I dati Istat sono chiari: in Italia c’è un’alta correlazione tra produttività e domanda nazionale, fattore fondamentale per il Pil. Il problema principale è che, essendo decrescente la produttività del lavoro (che si riflette nei salari fermi al palo da 30 anni), anche la domanda interna (consumi e investimenti) latita e nel periodo 2011-2014 si è puntato tutto sul saldo commerciale e la variazione delle scorte.
Con il Covid c’è stato un salto della produttività del capitale (settore costruzioni) ma non del lavoro, mentre sono accelerati la spesa per consumi e la domanda estera netta. Con il PNRR è balzata all’insù la quota di investimenti fissi lordi nel 2021 sulla scia del trend pre pandemia. Considerando che il rapporto debito/Pil dell’Italia è sceso da metà degli anni 90 fino al 2007, è chiaro che il “debito buono” è quello che:
1) Sterilizza l’effetto di deflazione dei salari dovuto alla rinuncia delle politiche monetarie (tasso e cambio) con l’ingresso nell’euro;
2) Il pil abbia una componente a spinta maggioritaria da consumi e investimenti (nero e verde) e non da saldo commerciale e variazione delle scorte;
Componenti del Pil italiano
Periodo: 1996-2023
3) La produttività deve tornare a premiare di più il lavoro (come negli anni ’90) rispetto al capitale, come nel 2021-2022.

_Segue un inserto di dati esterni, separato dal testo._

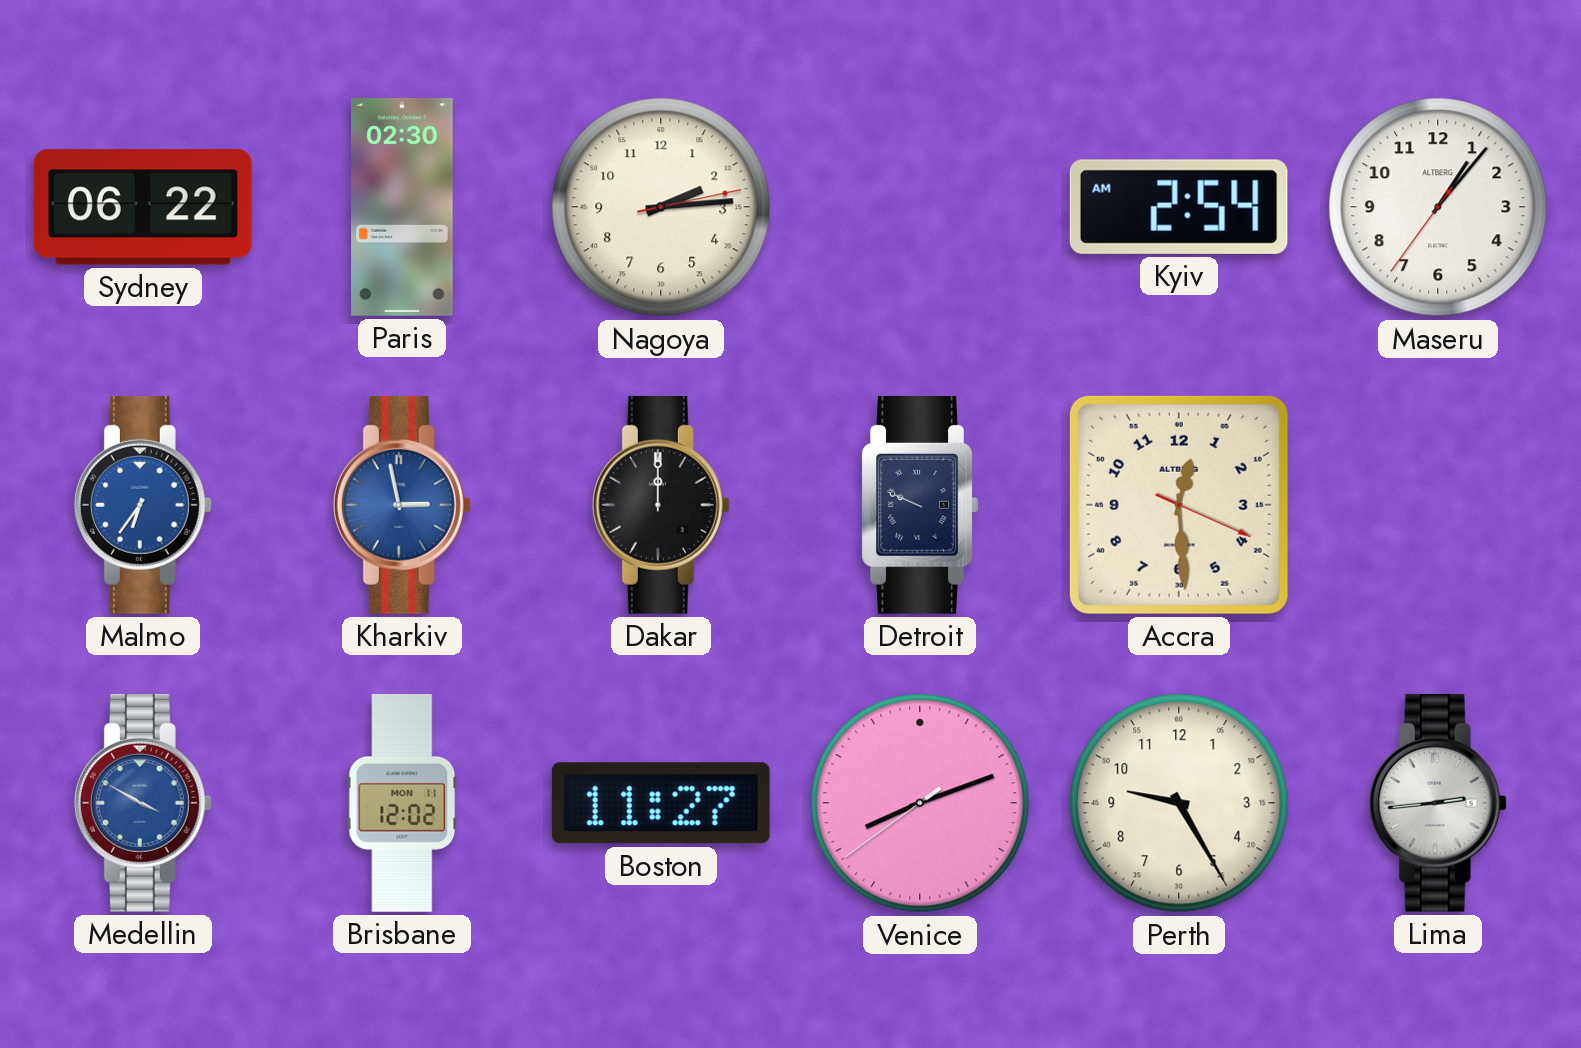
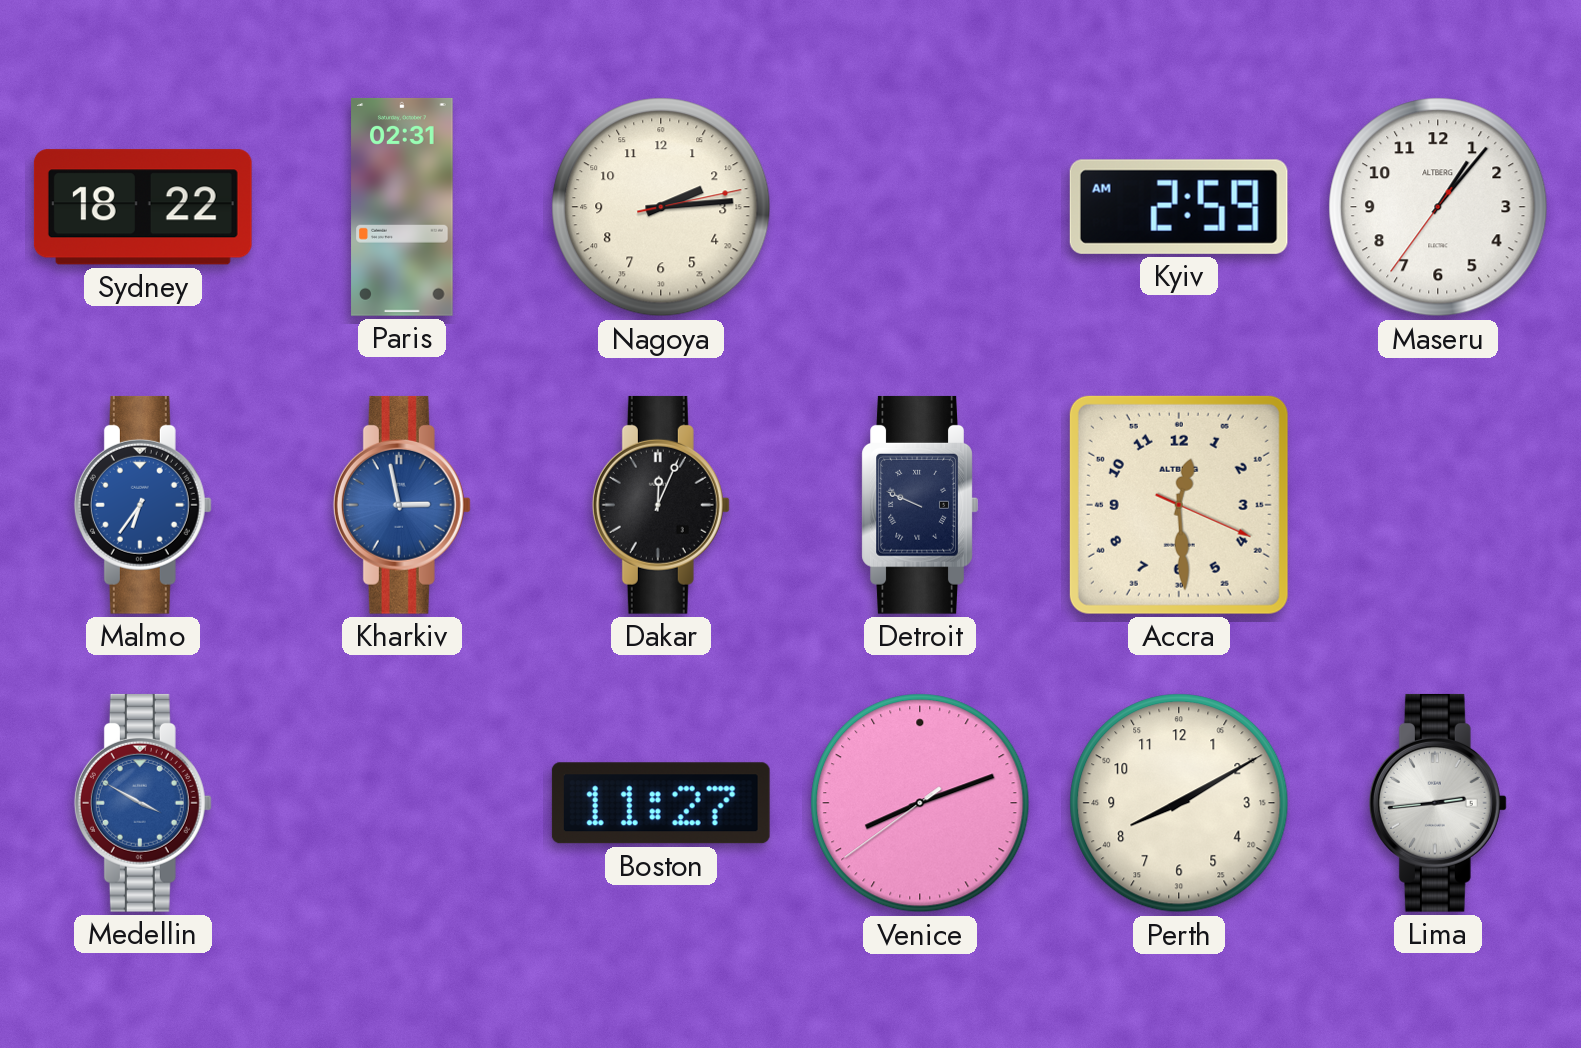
Sydney: 06:22 -> 18:22
Paris: 02:30 -> 02:31
Kyiv: 2:54 -> 2:59
Dakar: 12:00 -> 12:04
Brisbane: 12:02 -> none
Perth: 9:25 -> 8:10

Istat: “Nell’intero periodo 1995-2022 la produttività del lavoro ha registrato una crescita media annua dello 0,4%, derivante da un incremento medio del valore aggiunto pari allo 0,8% e delle ore lavorate pari a 0,4%... Nel periodo 1995-2022, la crescita media annua della produttività del lavoro in Italia (+0,4%) è stata decisamente inferiore a quella sperimentata nel resto d’Europa (+1,6% nell’Ue27).
Misure di produttività (1)
Fonte: Istat
Tassi di incremento più in linea con la media europea sono stati registrati dalla Francia (1,0%), e dalla Germania (1,3%). Anche la Spagna registra un tasso di crescita (+0,6%) più basso della media europea ma lievemente superiore a quello dell’Italia. Il divario rispetto alle altre economie europee è risultato particolarmente ampio in termini di evoluzione del valore aggiunto: in Italia, nel periodo 1995-2022, la crescita media annua è stata dello 0,8%, assai inferiore a quella della media della Ue27 (+1,8%). Le ore lavorate, al contrario, hanno registrato variazioni complessivamente più limitate: una stazionarietà in Germania, +0,4% in Italia, +0.7% in Francia. Soltanto la Spagna, tra i principali Paesi Ue, ha segnato una crescita più accentuata (+1,2%)…
Misure di produttività (2)
Fonte: Istat
Nel periodo 1995-2022, l’aumento medio del valore aggiunto (+0,8%) è da imputare quasi esclusivamente all’accumulazione di capitale, che ha contribuito alla dinamica per 0,5 punti percentuali rispetto ad un contributo del fattore lavoro soltanto di 0,2 punti percentuali:
Misure di produttività (3)
Fonte: Istat
Anche il contributo fornito dalla PTF è lievemente positivo (+0,1%). A sua volta, l’apporto del capitale è dovuto principalmente alla componente materiale non-ICT (+0,3 punti percentuali), mentre il contributo alla crescita della componente ICT (+0,1%) è decisamente più contenuto ed è nullo quello della componente immateriale non-ICT.
“Nell’arco del periodo 1995-2022, i settori di attività economica che hanno registrato i tassi di crescita medi annui più elevati della produttività del lavoro sono stati i Servizi d’informazione e comunicazione (+1,9%), le Attività finanziarie e assicurative (+1,1%) e l’Agricoltura (+1,1%). Variazioni negative hanno caratterizzato il settore delle Attività professionali (-1,7%), quello dell’Istruzione, sanità e servizi sociali (-1,2%) e il settore delle Costruzioni (-0,9%). Il comparto dell’Industria in senso stretto ha segnato un incremento medio annuo dello 0,8%.”
Produttività del lavoro: dinamiche settoriali
Fonte: Istat
Se la crescita del Pil verrà orientata e guidata dai consumi e dagli investimenti, con riflesso positivo sulla produttività del lavoro, allora sarà possibile un nuovo abbattimento del rapporto debito/Pil; se, come in passato, si dovesse puntare solo sul saldo commerciale e scorte, si tornerà probabilmente alla mediocrità e si diventerà (già lo siamo) terra di conquista. Tecnologia e reshoring potrebbero aiutare l’Italia a riprender la via della produttività, soprattutto del lavoro, con un tasso di crescita del Pil maggiore di quello del debito.